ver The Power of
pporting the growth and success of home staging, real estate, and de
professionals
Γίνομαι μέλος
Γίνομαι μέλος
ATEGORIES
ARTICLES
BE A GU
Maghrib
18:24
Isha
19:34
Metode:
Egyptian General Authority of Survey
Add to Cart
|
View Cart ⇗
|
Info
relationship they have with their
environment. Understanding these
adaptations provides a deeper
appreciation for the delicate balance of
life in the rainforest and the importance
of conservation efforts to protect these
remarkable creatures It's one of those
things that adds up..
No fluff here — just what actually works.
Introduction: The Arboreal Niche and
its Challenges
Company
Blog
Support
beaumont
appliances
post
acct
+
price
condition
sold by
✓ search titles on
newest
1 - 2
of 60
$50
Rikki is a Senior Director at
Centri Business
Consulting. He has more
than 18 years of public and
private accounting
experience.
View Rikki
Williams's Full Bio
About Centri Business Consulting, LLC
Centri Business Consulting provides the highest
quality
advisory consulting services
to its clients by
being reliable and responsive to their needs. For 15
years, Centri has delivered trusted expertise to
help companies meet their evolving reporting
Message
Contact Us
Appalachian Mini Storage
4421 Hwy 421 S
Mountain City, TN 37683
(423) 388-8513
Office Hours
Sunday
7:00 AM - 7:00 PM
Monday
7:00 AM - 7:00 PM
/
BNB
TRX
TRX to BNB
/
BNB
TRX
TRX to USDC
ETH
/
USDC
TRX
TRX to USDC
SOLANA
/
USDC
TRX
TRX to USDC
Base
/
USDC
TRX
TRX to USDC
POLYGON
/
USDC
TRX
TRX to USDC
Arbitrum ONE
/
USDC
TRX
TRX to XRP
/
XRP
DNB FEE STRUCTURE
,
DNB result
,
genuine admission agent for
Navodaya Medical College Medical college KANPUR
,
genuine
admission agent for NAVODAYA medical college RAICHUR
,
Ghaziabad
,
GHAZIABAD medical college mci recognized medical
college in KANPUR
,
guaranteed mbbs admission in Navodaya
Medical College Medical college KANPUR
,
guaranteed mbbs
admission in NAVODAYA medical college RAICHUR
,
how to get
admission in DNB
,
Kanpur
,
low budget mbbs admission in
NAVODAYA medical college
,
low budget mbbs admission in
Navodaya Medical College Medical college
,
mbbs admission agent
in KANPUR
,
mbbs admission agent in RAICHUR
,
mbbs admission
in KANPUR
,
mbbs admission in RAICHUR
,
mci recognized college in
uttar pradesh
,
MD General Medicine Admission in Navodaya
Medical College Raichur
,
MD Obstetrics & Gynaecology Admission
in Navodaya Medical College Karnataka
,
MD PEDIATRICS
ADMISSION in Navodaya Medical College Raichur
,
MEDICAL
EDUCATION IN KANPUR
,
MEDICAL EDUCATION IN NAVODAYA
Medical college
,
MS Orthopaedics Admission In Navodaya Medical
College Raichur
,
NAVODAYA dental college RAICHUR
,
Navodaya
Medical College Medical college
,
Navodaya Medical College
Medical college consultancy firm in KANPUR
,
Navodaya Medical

# WHAT IS REQUIRED
Taking the listing above line by line, say how many lines include the string "Centri", and give only that number.

# ANSWER TO THE PROBLEM
4